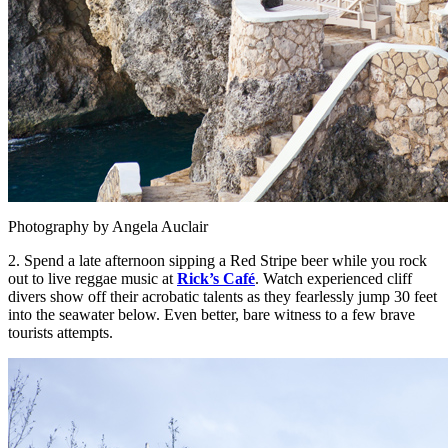
Photography by Angela Auclair
2. Spend a late afternoon sipping a Red Stripe beer while you rock
out to live reggae music at
Rick’s
Café
. Watch experienced cliff
divers show off their acrobatic talents as they fearlessly jump 30 feet
into the seawater below. Even better, bare witness to a few brave
tourists attempts.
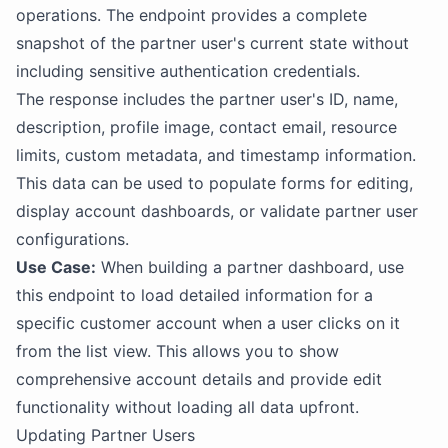
operations. The endpoint provides a complete
snapshot of the partner user's current state without
including sensitive authentication credentials.
The response includes the partner user's ID, name,
description, profile image, contact email, resource
limits, custom metadata, and timestamp information.
This data can be used to populate forms for editing,
display account dashboards, or validate partner user
configurations.
Use Case:
When building a partner dashboard, use
this endpoint to load detailed information for a
specific customer account when a user clicks on it
from the list view. This allows you to show
comprehensive account details and provide edit
functionality without loading all data upfront.
Updating Partner Users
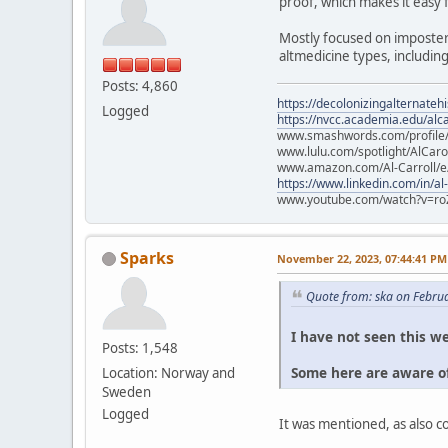
proof, which makes it easy 
Mostly focused on imposter
altmedicine types, includin
Posts: 4,860
https://decolonizingalternateh
Logged
https://nvcc.academia.edu/alca
www.smashwords.com/profile/v
www.lulu.com/spotlight/AlCaro
www.amazon.com/Al-Carroll/
https://www.linkedin.com/in/al
www.youtube.com/watch?v=ro
Sparks
November 22, 2023, 07:44:41 PM
Quote from: ska on Febru
I have not seen this we
Posts: 1,548
Some here are aware of
Location: Norway and
Sweden
Logged
It was mentioned, as also 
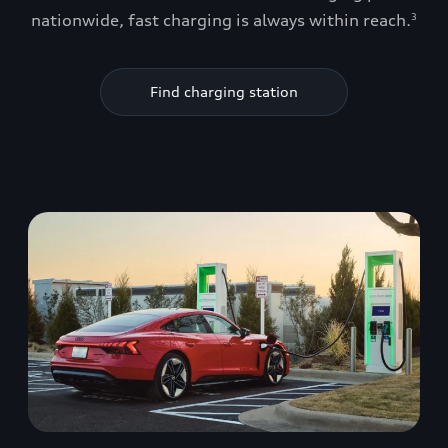
nationwide, fast charging is always within reach.
3
Find charging station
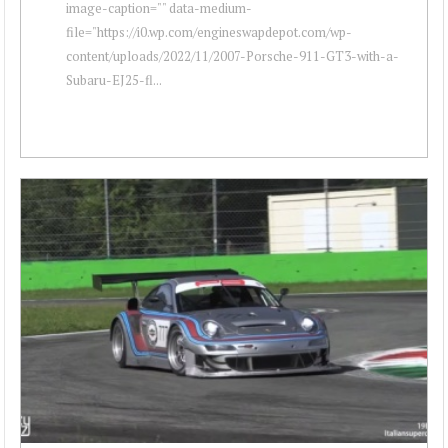
image-caption="" data-medium-
file="https://i0.wp.com/engineswapdepot.com/wp-
content/uploads/2022/11/2007-Porsche-911-GT3-with-a-
Subaru-EJ25-fl...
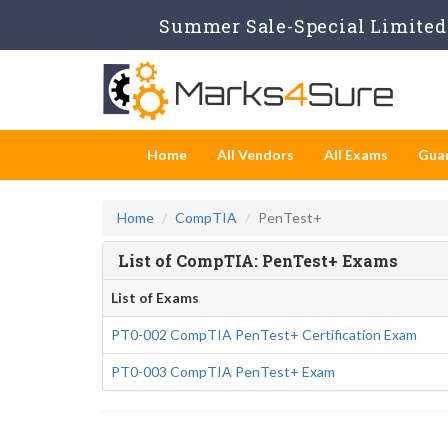
Summer Sale-Special Limited 
Home
All Vendors
All Exams
Gua
Home
CompTIA
PenTest+
List of CompTIA: PenTest+ Exams
List of Exams
PT0-002 CompTIA PenTest+ Certification Exam
PT0-003 CompTIA PenTest+ Exam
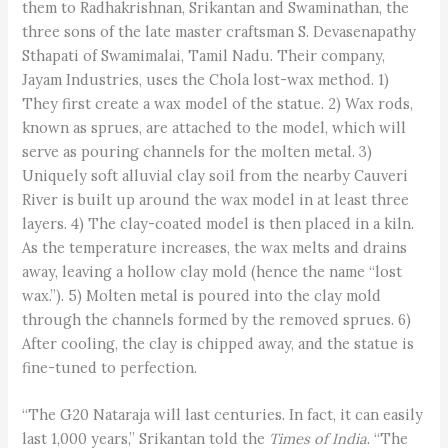
them to Radhakrishnan, Srikantan and Swaminathan, the
three sons of the late master craftsman S. Devasenapathy
Sthapati of Swamimalai, Tamil Nadu. Their company,
Jayam Industries, uses the Chola lost-wax method. 1)
They first create a wax model of the statue. 2) Wax rods,
known as sprues, are attached to the model, which will
serve as pouring channels for the molten metal. 3)
Uniquely soft alluvial clay soil from the nearby Cauveri
River is built up around the wax model in at least three
layers. 4) The clay-coated model is then placed in a kiln.
As the temperature increases, the wax melts and drains
away, leaving a hollow clay mold (hence the name “lost
wax.”). 5) Molten metal is poured into the clay mold
through the channels formed by the removed sprues. 6)
After cooling, the clay is chipped away, and the statue is
fine-tuned to perfection.
“The G20 Nataraja will last centuries. In fact, it can easily
last 1,000 years,” Srikantan told the
Times of India
. “The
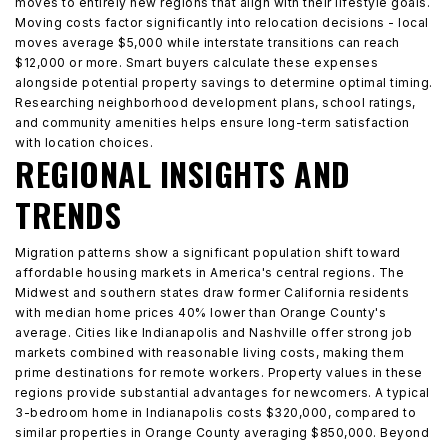
moves to entirely new regions that align with their lifestyle goals.
Moving costs factor significantly into relocation decisions - local
moves average $5,000 while interstate transitions can reach
$12,000 or more. Smart buyers calculate these expenses
alongside potential property savings to determine optimal timing.
Researching neighborhood development plans, school ratings,
and community amenities helps ensure long-term satisfaction
with location choices.
REGIONAL INSIGHTS AND
TRENDS
Migration patterns show a significant population shift toward
affordable housing markets in America's central regions. The
Midwest and southern states draw former California residents
with median home prices 40% lower than Orange County's
average. Cities like Indianapolis and Nashville offer strong job
markets combined with reasonable living costs, making them
prime destinations for remote workers. Property values in these
regions provide substantial advantages for newcomers. A typical
3-bedroom home in Indianapolis costs $320,000, compared to
similar properties in Orange County averaging $850,000. Beyond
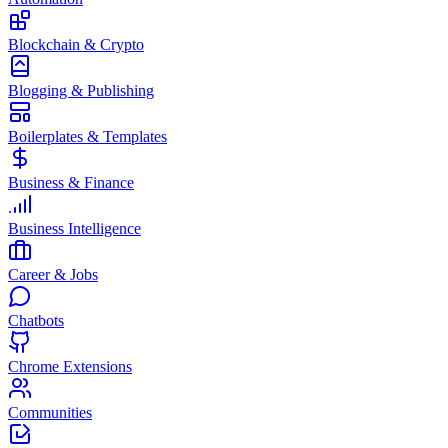
Blockchain & Crypto
Blogging & Publishing
Boilerplates & Templates
Business & Finance
Business Intelligence
Career & Jobs
Chatbots
Chrome Extensions
Communities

WHAT THE TASK REQUIRES
Tell how many lines in the data above hold "show". Nothing but the number.

FINAL ANSWER
3